Die Debatte um die Benin-Bronzen ist neu entflammt und bringt längst überwunden gehoffte Argumente zurück. Ein Kommentar.
Debatte um Benin-BronzenDie Rückkehr der kolonialistischen Doppelmoral
Am Wochenende wurde bekannt, dass der Staat Nigeria die aus Deutschland restituierten Benin-Bronzen wohl an das Königshaus von Benin weiterreichen will. Für manche Kritiker wird deswegen aus der Rückgabe ein kulturpolitisches Fiasko, weil die Bronzen nun hinter den Mauern eines Palasts zu verschwinden drohen. Sie würden dadurch nicht nur der Öffentlichkeit entzogen, so die Befürchtung, sondern auch der Wissenschaft. Letztlich drohe eine Geschichtsklitterung, denn die Nachfahren des Königshauses hätten keinerlei Interesse daran, die eigene blutige Historie aufzuarbeiten.
Waren die „Strafexpeditionen“ in Wahrheit kulturelle Rettungsmissionen?
Es ist nicht der erste Versuch, die Rückgabe der einst von den Briten geraubten und als Hehlerware in deutsche Museen gelangten Bronzen schlechtzureden. In unschöner Regelmäßigkeit werden dem Publikum dabei die alten kolonialen Argumente aufgetischt, warum afrikanische Kunst in europäischen Museen am besten aufgehoben ist. Hier sei sie sicher, würde unvoreingenommen erforscht und als Teil des Weltkulturerbes öffentlich zugänglich gemacht. Beinahe könnte man glauben, die kolonialen „Strafexpeditionen“ seien vor allem kulturelle Rettungsmissionen gewesen.

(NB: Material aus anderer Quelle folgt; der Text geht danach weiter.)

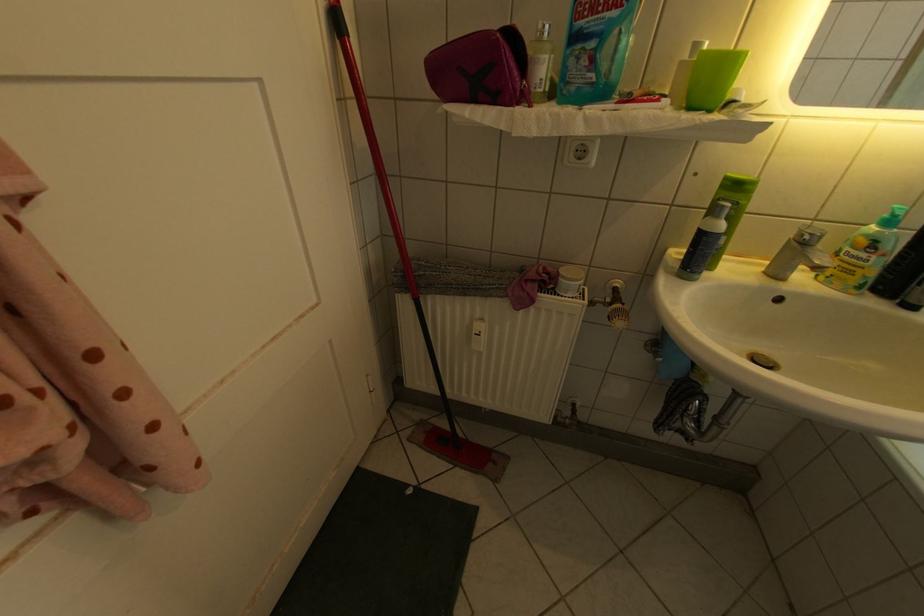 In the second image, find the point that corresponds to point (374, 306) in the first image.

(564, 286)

Am dreistesten ist die Behauptung, das Königreich Benin sei nicht der rechtmäßige Besitzer seiner Bronzen, weil es seinen Reichtum auf Kriegszüge und Sklavenhandel gründete. Das stimmt zwar, trifft aber auch auf viele europäische Mächte zu. Die Forderung, der deutsche Staat solle die Bronzen einbehalten, bis die Eigentumsfrage geklärt sei, versucht den Besitzer von Diebesgut in einen ehrlichen Makler zu verwandeln. Es ist gut, dass sich die Regierung darauf nicht eingelassen hat. Die Debatte um die Benin-Bronzen sollte geführt werden. Aber bitte dort, wo sie hingehört: in Nigeria.